22. Urban and minority residents will not be disproportionately exposed to pollutants and poor air quality.

If the region is to achieve MetroFuture’s goal of focused growth, it must ensure that urban communities are healthy places to live. More urban trips would be made using transit (at least 32% of all trips in the Inner Core, versus 14% in 2000), helping to reduce traffic and emissions. The urban environment would also benefit from a dramatic increase in tree canopy coverage. Urban trees provides substantial air quality benefits; trees filter and remove harmful pollutants, such as ozone and particulate matter, helping to mitigate the impacts of air pollution-related asthma. Trees also reduce the urban heat island effect and reduce noise pollution.

MetroFuture supports efforts to increase the region’s urban tree canopy, such as the City of Boston’s goal of increasing canopy coverage from 29% to 35% by planting 100,000 trees before the year 2020. Assuming that other urban municipalities have canopy coverage comparable to that of Boston, MetroFuture identifies a need for 1.2 million trees in order to achieve 35% canopy coverage in the region’s urban communities.

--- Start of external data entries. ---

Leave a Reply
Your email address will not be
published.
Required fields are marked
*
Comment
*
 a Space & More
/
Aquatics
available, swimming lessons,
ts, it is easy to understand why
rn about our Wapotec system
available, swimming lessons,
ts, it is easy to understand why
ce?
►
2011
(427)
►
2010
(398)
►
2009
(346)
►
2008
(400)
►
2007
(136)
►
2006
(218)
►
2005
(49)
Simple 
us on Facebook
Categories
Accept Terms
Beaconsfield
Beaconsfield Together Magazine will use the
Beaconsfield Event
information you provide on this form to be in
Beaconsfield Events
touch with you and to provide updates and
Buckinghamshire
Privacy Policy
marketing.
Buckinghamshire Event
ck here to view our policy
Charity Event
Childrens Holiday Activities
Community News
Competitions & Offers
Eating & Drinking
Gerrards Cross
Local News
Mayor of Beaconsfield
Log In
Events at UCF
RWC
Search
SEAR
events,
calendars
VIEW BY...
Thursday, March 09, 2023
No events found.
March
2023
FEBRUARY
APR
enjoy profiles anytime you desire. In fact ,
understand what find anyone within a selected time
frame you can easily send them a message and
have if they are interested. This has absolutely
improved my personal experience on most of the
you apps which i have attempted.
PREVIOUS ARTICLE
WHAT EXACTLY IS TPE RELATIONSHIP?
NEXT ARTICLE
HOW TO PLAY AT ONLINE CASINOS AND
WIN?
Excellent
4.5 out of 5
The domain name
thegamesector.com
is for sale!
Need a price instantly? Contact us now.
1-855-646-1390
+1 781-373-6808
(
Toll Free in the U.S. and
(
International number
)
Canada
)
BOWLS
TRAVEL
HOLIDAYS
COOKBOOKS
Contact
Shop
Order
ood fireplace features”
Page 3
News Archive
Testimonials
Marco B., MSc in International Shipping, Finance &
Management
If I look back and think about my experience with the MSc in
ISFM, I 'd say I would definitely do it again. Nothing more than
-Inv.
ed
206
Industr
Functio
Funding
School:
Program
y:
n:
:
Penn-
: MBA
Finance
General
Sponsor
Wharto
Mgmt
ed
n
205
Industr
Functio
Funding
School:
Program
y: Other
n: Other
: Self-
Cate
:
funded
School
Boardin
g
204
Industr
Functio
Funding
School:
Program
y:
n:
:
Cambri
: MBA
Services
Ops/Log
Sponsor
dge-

Currently, urban families, many of whom are racial or ethnic minorities, are  urrently suffering from disproportionate exposures to poor air quality. As of 2007, the mean estimated concentration of ambient black carbon in the City of Boston was 0.56 µg/m3, but many neighborhoods exceed this level. Results from a 2003 air quality study show that concentrations of black carbon, which has been associated with decreased cognitive functioning in children and cardiovascular problems in adults, are far greater in inner-city areas than they are in the surrounding suburbs. In fact, researchers have found that black carbon concentrations are up to 3.5 times higher in downtown Boston than in surrounding non-urban regions; areas within 10 miles of downtown are most burdened with dangerous air pollutants.

Objectives:

  • By 2030, asthma hospitalization rates in urban municipalities will be no higher then the regional average.
  • There will be no urban areas in the region with ambient black carbon levels above 0.56 µg/m3.
  • Incidence of lead poisoning will fall to zero by all municipalities by 2030.
  • Acres of canopy coverage in urban communities will increase by 20%.